Tuesday, February 26, 2019

Birthday Review: Stories of Liz Williams

Today is Liz Williams' birthday. She is one of our really fine writers, and perhaps doesn't get as much notice as she deserves. Here's my reviews of her work from Locus:

Locus, June 2002

"The Banquet of the Lords of Night", by Liz Williams (Asimov's, June), is very atmospheric, about a pastry chef in the future, when Earth has apparently fallen under the sway of aliens who cannot tolerate light.  The plot is in the end quite ordinary, but the presentation is neat enough to make the story worth the reading.

Locus, October 2004

Strange Horizons featured two strong, original, science fiction stories in August. Liz Williams's "The Pale" is a selkie story, set in the Scottish island, which are for some reason mysteriously isolated. The narrator's mother is apparently a selkie – the story is partly a clever way to give that a science-fictional rationale, but more significantly the sadness of the personal story of the selkie and her husband and children comes through.

Locus, December 2004

The Fall Electric Velocipede features fine work from Liz Williams. "The Marsella" is about a young Englishman in Barcelona who indulges at an absinthe bar and finds himself in a hallucinatory episode where he must fight a dragon as a Champion of the goddess Cybele.

Locus, March 2005

I liked the whole of the February Realms of Fantasy without any story quite standing out. Liz Williams's "All Fish and Dracula" portrays a naive participant in a Goth Weekend, who witness, without fully understanding, some sinister happenings one Samhain night.

Locus, May 2005

Liz Williams is all over the place this month. Her Asimov's story, "La Gran Muerte", didn't particularly excite me, but I enjoyed stories from the April Realms of Fantasy and the Spring Electric Velocipede. "Blackthorn and Nettles", from RoF, is a fine Welsh-set fantasy, in which a woman falls in love with a smooth young man, but falls afoul of his too-close sister. "Serpent's Tooth", from Electric Velocipede, is a nice traditional SF story about an anthropologist on a planet where the local species is near extinction, and where humans are trying to help the survivors reproduce. He gets involved with a possibly sinister alien (from yet another species) and with the newborn locals – with unexpected results.

Locus, January 2006

Realms of Fantasy closes 2005 with another fine issue. Two regulars contribute the best stories. ... Liz Williams’s “Mortegarde” is distinguished first by a fascinating setting: a series of vastly different worlds like fruit on a world tree. Travel to other worlds is possible but dangerous. Her protagonist is summoned to Mortegarde, a world of wyverns, to present his scientific, rationalist, views – perhaps not to their approval.

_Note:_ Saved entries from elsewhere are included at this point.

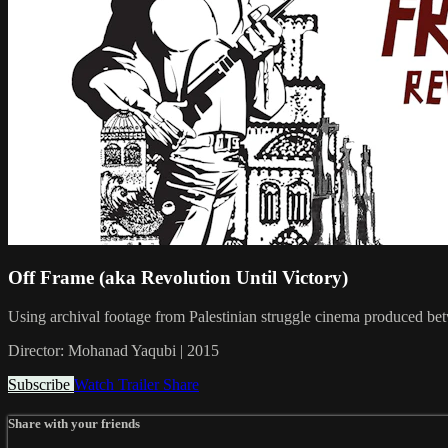
Off Frame (aka Revolution Until Victory)
Using archival footage from Palestinian struggle cinema produced betwe
Director: Mohanad Yaqubi | 2015
Subscribe
Watch Trailer
Share
Share with your friends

From the Introduction to my 2009 Best of the Year volume

And yet there remain stories that draw us in with their exotic settings, such as Liz Williams’s “Spiderhorse” (Realms of Fantasy, August), in which the Norse myths (and Odin’s horse) are viewed from a very original angle.

Locus, January 2014

In Old Mars some authors embrace the pulpish past wholeheartedly ...Also pulpish in overall shape, but ultimately one of the best stories in the book, is “Out of Scarlight”, by Liz Williams, about Zuneida Peace, who began her career as “a seducer of Princes (and occasionally Princesses)” who is now a bounty hunter of sorts, tracking a Princess of the Desert People, who has apparently been kidnapped by a sorcerer … An old rival of hers, Nightwall Dair, is on the track of the same girl, for a different client. Of course there are changes to ring on this familiar setup – Zuneida has a perhaps unfortunate crush on the Princess in question, and both Nightwall Dair and the Princess have slightly untraditional agendas. The traditional pulpish color, and the variation on the traditional plot, are both well done. Really nice stuff.

Locus, December 2018

Gardner Dozois’ final (I presume) original anthology, The Book of Magic, is here, and it lives up to the high standards set by his previous work. The best work includes ... Liz Williams’ “Sungrazer”, an effectively mysterious story of a retired astronomer who is also secretly a magician; and his encounter with a sort of fire spirit, which leads him to negotiating with living stars to save the Earth from a comet.

I also review Liz Williams' novels Snake Agent and Precious Dragon at SF Site.